You can also use other programming environments or Applescripts to do similar things with the OS or your DAW which might be easier for a non-techie newbie to learn. An example of using Applescripts for audio post can be found here as explained by Sreejesh Nair, award winning re-recording mixer and Avid’s pro-audio solutions specialist.

Multiple Screens

I’m sure a lot of you already know and practice this because of all the “show off your studio” posts on Facebook but for newbies I’d totally recommend this. I used to work on my laptop for a while before I could buy a dedicated desktop system for audio post. The difference of having a single screen to multiple screens is huge, both figuratively and literally. This increases readability of parameters of your plugins, give you the ability to see multiple running softwares at the same time among other things and more importantly, it will free up space on your main screen to have the entire timeline for you to work on, without overlays like plugin windows or video. Referencing the video on a separate monitor screen will also improve your judgement on a few creative levels such as pans, perspectives, space etc.

Be Organized

I feel there is no need to elaborate on this as anyone with some serious experience in audio post will teach you the same and has been etched in our minds countless times in the past which brings us to our closing note.
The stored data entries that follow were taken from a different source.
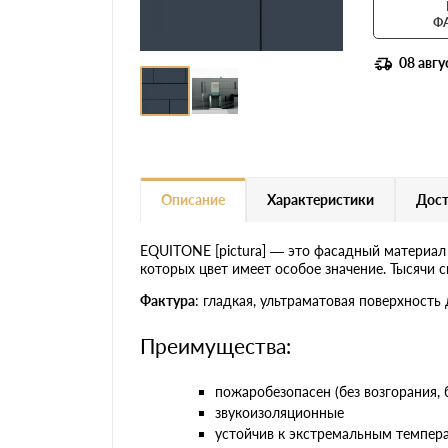
Ф
08 авгу
Описание
Характеристики
Дост
EQUITONE [pictura] — это фасадный материал
которых цвет имеет особое значение. Тысячи 
Фактура
: гладкая, ультраматовая поверхность
Преимущества:
пожаробезопасен (без возгорания, 
звукоизоляционные
устойчив к экстремальным темпер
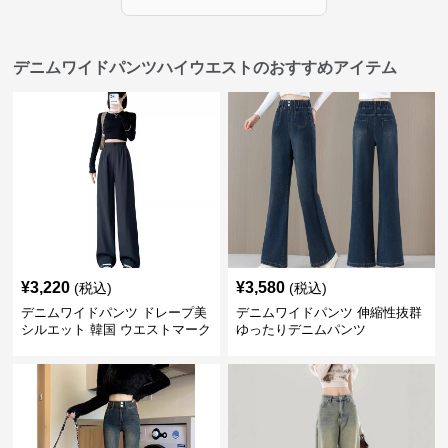
デニムワイドパンツハイウエストのおすすめアイテム
¥
3,220
¥
3,580
(税込)
(税込)
デニムワイドパンツ ドレープ美
デニムワイドパンツ 伸縮性抜群
シルエット 韓国 ウエストマーク
ゆったりデニムパンツ
タックパンツ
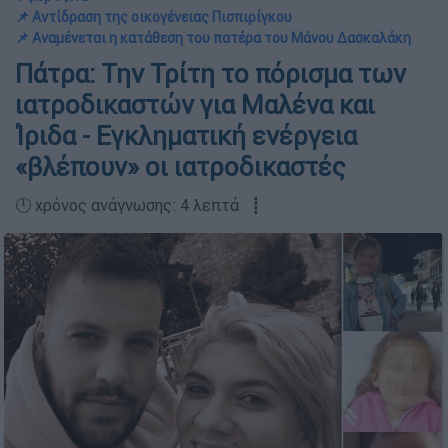
📌 Αντίδραση της οικογένειας Πισπιρίγκου
📌 Αναμένεται η κατάθεση του πατέρα του Μάνου Δασκαλάκη
Πάτρα: Την Τρίτη το πόρισμα των
ιατροδικαστών για Μαλένα και
Ίριδα - Εγκληματική ενέργεια
«βλέπουν» οι ιατροδικαστές
🕛 χρόνος ανάγνωσης: 4 λεπτά ┋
You’re only as fast as the person before you in the chain.

Many a times we’ve encountered video editors who have assembled a cut and exported an OMF only to find that something was not the way we wanted or even worse the recordings are stripped of meta data disabling us from assembling our dialogue edit. The time that goes in sorting something like this can be saved if everyone in the chain is organized at their level. If you as a sound editor don’t deliver your sessions with correct naming, color codes, aux’s and VCA’s to control the puzzle of sounds that you’ve created, then the re-recording mixer will need to spend time on this and hence delaying everything else in the process. A lot of re-recording mixer’s I know wouldn’t even accept such a session and would just send it back to you. Everyone needs to follow some amount of standards in their work to ensure the water flows smoothly, otherwise it won’t be long before we start sinking!

What are your workflow tweaks? I’d love to learn and experiment with some new techniques or plugs!